The First Amendment permits the Company to pay dividends, distributions and make redemptions with respect to its stock provided no event of default or potential default (as defined in the Amended and Restated Credit Agreement) has occurred prior to or after giving effect to the dividend, distribution, or redemption. Dividends, distributions, and redemptions are capped at $4,000,000 per year when funds are drawn on the facility until March 31, 2018, when the maximum Leverage Ratio requirement is 3.25 to 1.00, at which time this limit will increase to $25,000,000. If no drawings on the facility exist, dividends, distributions, and redemptions in excess of $4,000,000 (or $25,000,000, as appropriate) per year are subjected to a limitation of $75,000,000 in the aggregate. The $75,000,000 aggregate limitation also permits certain loans, investments, and acquisitions.

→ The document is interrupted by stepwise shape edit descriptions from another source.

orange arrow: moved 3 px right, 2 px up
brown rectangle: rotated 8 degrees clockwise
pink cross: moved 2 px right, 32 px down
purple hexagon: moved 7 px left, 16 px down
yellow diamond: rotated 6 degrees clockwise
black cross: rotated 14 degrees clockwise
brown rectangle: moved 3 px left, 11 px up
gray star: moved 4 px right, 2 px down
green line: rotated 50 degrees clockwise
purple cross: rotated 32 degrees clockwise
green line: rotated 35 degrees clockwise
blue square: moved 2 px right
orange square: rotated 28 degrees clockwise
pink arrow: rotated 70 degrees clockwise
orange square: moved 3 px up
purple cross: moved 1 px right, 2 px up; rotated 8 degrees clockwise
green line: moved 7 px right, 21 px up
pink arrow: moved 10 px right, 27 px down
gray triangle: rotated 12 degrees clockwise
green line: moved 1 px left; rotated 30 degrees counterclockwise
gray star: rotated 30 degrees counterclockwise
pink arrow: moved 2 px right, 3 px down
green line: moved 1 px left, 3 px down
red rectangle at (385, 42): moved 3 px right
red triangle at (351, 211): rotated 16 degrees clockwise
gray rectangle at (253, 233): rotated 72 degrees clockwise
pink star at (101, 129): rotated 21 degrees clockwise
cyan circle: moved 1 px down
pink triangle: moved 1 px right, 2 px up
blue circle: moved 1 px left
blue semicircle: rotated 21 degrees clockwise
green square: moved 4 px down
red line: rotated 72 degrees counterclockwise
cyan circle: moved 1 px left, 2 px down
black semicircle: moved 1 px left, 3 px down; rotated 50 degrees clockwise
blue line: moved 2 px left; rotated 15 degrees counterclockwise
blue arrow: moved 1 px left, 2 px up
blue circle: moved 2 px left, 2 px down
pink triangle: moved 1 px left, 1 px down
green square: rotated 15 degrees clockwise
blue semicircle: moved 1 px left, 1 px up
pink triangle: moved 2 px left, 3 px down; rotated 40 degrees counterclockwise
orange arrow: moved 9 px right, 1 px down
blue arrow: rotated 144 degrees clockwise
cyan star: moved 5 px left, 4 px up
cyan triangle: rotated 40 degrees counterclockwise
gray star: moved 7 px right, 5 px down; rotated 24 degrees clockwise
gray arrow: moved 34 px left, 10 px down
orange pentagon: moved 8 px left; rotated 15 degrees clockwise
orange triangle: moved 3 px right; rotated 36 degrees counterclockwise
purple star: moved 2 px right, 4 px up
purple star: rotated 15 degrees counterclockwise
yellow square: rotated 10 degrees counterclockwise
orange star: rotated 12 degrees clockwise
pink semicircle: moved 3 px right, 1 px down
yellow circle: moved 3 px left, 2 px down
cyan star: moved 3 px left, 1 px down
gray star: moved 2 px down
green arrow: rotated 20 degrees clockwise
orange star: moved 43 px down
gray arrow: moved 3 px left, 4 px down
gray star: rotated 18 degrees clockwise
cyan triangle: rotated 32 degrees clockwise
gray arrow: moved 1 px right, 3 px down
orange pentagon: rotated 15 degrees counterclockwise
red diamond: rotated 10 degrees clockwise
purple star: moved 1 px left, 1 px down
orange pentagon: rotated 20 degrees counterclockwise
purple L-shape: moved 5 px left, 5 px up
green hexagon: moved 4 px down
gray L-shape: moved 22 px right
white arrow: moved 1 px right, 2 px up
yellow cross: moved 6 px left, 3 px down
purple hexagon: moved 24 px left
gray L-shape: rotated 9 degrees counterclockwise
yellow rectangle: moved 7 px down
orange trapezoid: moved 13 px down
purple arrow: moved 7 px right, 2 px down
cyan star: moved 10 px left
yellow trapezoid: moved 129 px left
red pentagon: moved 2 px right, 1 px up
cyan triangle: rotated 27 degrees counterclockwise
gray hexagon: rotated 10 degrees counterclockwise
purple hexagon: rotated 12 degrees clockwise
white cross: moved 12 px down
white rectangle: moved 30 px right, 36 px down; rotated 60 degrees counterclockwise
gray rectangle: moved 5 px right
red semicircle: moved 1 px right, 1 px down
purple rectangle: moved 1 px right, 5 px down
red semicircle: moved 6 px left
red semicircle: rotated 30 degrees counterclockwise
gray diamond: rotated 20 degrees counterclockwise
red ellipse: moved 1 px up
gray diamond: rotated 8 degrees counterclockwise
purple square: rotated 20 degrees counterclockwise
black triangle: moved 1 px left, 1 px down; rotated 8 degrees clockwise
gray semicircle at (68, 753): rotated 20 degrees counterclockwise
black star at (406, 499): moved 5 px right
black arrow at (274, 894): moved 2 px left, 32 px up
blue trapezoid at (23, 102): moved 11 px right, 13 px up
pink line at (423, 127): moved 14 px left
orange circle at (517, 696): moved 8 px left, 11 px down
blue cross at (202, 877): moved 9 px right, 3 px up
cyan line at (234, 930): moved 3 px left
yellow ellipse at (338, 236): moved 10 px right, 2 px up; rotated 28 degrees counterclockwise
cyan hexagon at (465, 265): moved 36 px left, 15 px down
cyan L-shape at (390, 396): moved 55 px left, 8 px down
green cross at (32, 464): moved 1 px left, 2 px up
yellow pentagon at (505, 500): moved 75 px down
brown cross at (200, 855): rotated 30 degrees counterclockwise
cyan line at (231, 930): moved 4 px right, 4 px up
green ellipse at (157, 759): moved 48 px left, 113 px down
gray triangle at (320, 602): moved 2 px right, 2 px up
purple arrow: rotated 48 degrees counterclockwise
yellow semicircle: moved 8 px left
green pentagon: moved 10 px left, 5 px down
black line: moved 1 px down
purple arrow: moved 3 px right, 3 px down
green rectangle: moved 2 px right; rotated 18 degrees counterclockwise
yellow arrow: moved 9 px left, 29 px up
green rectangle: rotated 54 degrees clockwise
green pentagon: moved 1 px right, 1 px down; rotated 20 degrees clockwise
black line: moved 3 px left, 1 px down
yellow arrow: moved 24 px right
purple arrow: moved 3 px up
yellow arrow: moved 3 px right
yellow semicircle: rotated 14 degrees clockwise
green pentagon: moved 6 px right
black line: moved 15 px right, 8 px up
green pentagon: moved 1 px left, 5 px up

The First Amendment provides that each of the loan parties and their subsidiaries shall not enter in into any merger, consolidation, or other reorganization, or acquire all or substantially all of the assets, division, business, stock, or other ownership interests or permit any consolidation or merger with an aggregate consideration in excess of $12,000,000 until after March 31, 2018.

 

Item 7.01 Regulation FD Disclosure.

On July 1, 2016, the Company issued a press release announcing the transaction described in Items 1.01 and 2.03 of this Current Report on Form 8-K. A copy of the press release is attached hereto as Exhibit 99.1. The information in this Item 7.01, including exhibit 99.1, is furnished and shall not be deemed “filed” for purposes of Section 18 of the Securities Exchange Act of 1934, or otherwise subject to liabilities under that section, and shall not be deemed to be incorporated by reference into the filings of L.B. Foster under the Securities Act of 1933, as amended, regardless of any general incorporation language in such filings.

 

Item 9.01 Financial Statements and Exhibits.

 

(d) Exhibits

 

99.1    Press Release dated July 1, 2016.
10.1    First Amendment dated June 29, 2016 to Amended and Restated Credit Agreement dated March 13, 2015, between Registrant and PNC Bank N.A., Bank of America, N.A., Wells Fargo Bank, N.A., Citizens Bank of Pennsylvania, and Branch Banking and Trust Company including forms of Security Agreement and Pledge Agreement.


SIGNATURE

Pursuant to the requirements of the Securities Exchange Act of 1934, the Registrant has duly caused this report to be signed on its behalf by the undersigned hereunto duly authorized.

 

   

L.B. Foster Company

(Registrant)

Date: July 1, 2016     /s/ David J. Russo
    David J. Russo
    Senior Vice President, Chief Financial Officer, and Treasurer


EXHIBIT INDEX

 

Exhibit

Number

  

Description

99.1    Press Release dated July 1, 2016.
10.1    First Amendment dated June 29, 2016 to Amended and Restated Credit Agreement dated March 13, 2015, between Registrant and PNC Bank N.A., Bank of America, N.A., Wells Fargo Bank, N.A., Citizens Bank of Pennsylvania, and Branch Banking and Trust Company including forms of Security Agreement and Pledge Agreement.